From the point of view of the spectator the Post-Impressionists have been particularly happy in their simplification. As we know, a design can be composed just as well of realistic forms as of invented; but a fine design composed of realistic forms runs a great risk of being aesthetically underrated. We are so immediately struck by the representative element that the formal significance passes us by. It is very hard at first sight to appreciate the design of a picture by a highly realistic artist—Ingres, for instance; our aesthetic emotions are overlaid by our human curiosity. We do not see the figures as forms, because we immediately think of them as people. On the other hand, a design composed of purely imaginary forms, without any cognitive clue (say a Persian carpet), if it be at all elaborate and intricate, is apt to non-plus the less sensitive spectators.
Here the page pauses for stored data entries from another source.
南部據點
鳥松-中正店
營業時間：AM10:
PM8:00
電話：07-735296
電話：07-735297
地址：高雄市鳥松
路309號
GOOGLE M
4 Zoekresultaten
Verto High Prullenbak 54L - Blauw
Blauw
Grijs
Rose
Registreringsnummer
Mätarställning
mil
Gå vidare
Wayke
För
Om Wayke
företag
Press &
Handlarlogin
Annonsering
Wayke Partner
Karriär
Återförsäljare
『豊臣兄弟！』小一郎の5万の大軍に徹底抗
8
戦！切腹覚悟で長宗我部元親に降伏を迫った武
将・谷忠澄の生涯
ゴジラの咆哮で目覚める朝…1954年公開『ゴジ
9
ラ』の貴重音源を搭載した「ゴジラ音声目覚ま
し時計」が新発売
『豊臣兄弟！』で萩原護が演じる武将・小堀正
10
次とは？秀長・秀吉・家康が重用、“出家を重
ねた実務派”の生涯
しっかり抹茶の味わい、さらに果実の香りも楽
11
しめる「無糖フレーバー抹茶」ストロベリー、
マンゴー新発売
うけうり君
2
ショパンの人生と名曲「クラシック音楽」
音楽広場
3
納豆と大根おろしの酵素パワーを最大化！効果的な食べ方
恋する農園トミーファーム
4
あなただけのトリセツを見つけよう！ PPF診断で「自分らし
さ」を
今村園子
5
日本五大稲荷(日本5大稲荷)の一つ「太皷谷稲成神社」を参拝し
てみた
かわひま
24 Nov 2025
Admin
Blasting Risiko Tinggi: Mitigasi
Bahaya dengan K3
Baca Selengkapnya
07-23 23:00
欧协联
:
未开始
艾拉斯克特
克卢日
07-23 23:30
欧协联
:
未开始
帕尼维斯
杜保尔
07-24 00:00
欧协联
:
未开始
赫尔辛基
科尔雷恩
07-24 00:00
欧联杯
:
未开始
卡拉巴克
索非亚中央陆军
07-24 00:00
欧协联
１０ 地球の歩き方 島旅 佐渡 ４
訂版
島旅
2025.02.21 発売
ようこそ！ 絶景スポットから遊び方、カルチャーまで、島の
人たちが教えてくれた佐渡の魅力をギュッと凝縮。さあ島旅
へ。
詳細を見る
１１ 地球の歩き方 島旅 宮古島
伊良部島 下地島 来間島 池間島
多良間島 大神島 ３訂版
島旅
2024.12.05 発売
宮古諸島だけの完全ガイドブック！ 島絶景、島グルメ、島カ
Post-Impressionists, by employing forms sufficiently distorted to disconcert and baffle human interest and curiosity yet sufficiently representative to call immediate attention to the nature of the design, have found a short way to our aesthetic emotions. This does not make Post-Impressionist pictures better or worse than others; it makes them more easily appreciable as works of art. Probably it will always be difficult for the mass of men to consider pictures as works of art, but it will be less difficult for them so to consider Post-Impressionist than realistic pictures; while, if they ceased to consider objects unprovided with representative clues (e.g. some oriental textiles) as historical monuments, they would find it very difficult to consider them at all.

To assure his design, the artist makes it his first care to simplify. But mere simplification, the elimination of detail, is not enough. The informatory forms that remain have got to be made significant. The representative element, if it is not to injure the design, must become a part of it; besides giving information it has got to provoke aesthetic emotion. That is where symbolism fails. The symbolist eliminates, but does not assimilate. His symbols, as a rule, are not significant forms, but formal intelligencers. They are not integral parts of a plastic conception, but intellectual abbreviations. They are not informed by the artist's emotion, they are invented by his intellect. They are dead matter in a living organism. They are rigid and tight because they are not traversed by the rhythm of the design. The explanatory legends that illustrators used to produce from the mouths of their characters are not more foreign to visual art than the symbolic forms with which many able draughtsmen have ruined their designs. In the famous "Melancholia," and, to some extent, in a few other engravings—"St. Eustace," for instance, and "The Virgin and Child" (B. 34. British Museum),—Dürer has managed to convert a mass of detail into tolerably significant form; but in the greater part of his work (e.g. "The Knight," "St. Jerome") fine conception is hopelessly ruined by a mass of undigested symbolism.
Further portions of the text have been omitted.